> Brief
Below are some records. Copy every line in them that holds "يحتاجون".

> Input for this task
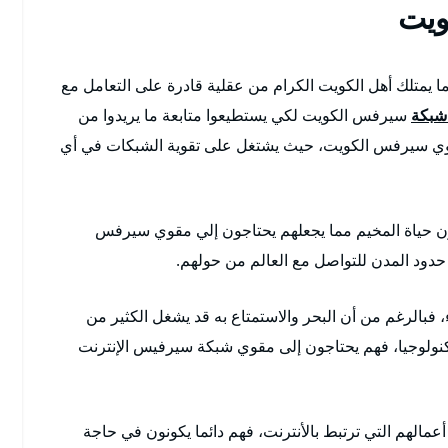
ويت
ا يمتلك أهل الكويت الكرام من عقلية قادرة على التعامل مع
شبكة
سيرفس الكويت لكي يستطيعوا متابعة ما يريدوا من
 مقوي سيرفس الكويت، حيث يشتغل على تقوية الشبكات في أي
ون حياة المخيم مما يجعلهم يحتاجون إلي مقوي سيرفس
ود المدن للتواصل مع العالم من حولهم.
الرغم من أن البحر والاستمتاع به قد يشغل الكثير من
تكنولوجيا، فهم يحتاجون إلى مقوي شبكة سيرفيس الإنترنت
مالهم التي ترتبط بالأنترنت، فهم دائما يكونون في حاجة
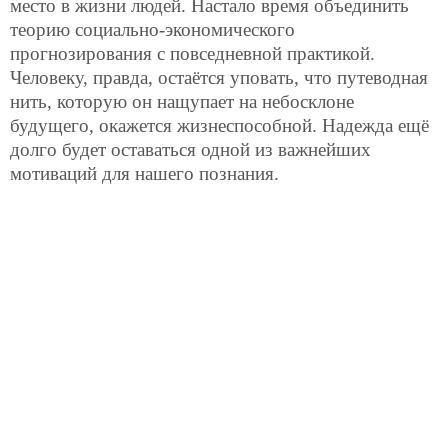
место в жизни людей. Настало время объединить
теорию социально-экономического
прогнозирования с повседневной практикой.
Человеку, правда, остаётся уповать, что путеводная
нить, которую он нащупает на небосклоне
будущего, окажется жизнеспособной. Надежда ещё
долго будет оставаться одной из важнейших
мотиваций для нашего познания.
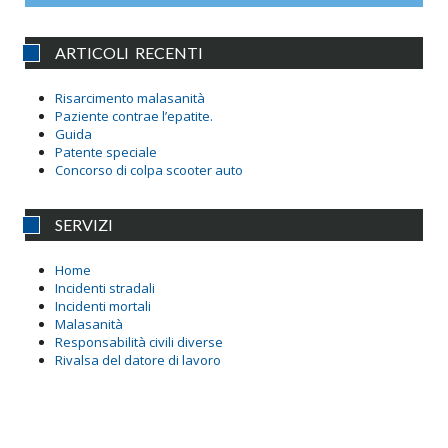
ARTICOLI RECENTI
Risarcimento malasanità
Paziente contrae l’epatite.
Guida
Patente speciale
Concorso di colpa scooter auto
SERVIZI
Home
Incidenti stradali
Incidenti mortali
Malasanità
Responsabilità civili diverse
Rivalsa del datore di lavoro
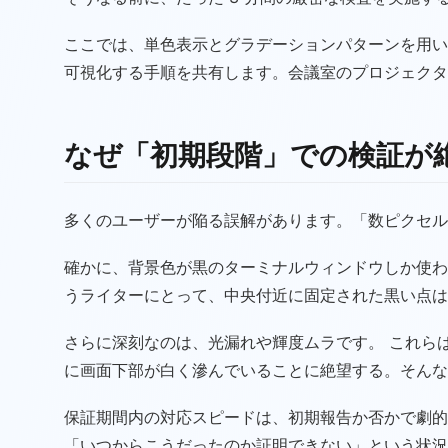
ここでは、単色表示とグラデーションパターンを用いて、肉眼
可視化する手順を共有します。会議室のプロジェクタ
なぜ「初期段階」での検証が
多くのユーザーが陥る誤解があります。「数ピクセル
確かに、背景色が黒のターミナルウィンドウしか使わ
うライターにとって、中央付近に固定された黒い点は
さらに深刻なのは、光漏れや輝度ムラです。 これら
に画面下部が白く滲んでいることに絶望する。そんな
保証期間内の対応スピードは、初期報告か否かで劇的
「いつからこうだったのか証明できない」という状況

> Solution
ون حياة المخيم مما يجعلهم يحتاجون إلي مقوي سيرفس
تكنولوجيا، فهم يحتاجون إلى مقوي شبكة سيرفيس الإنترنت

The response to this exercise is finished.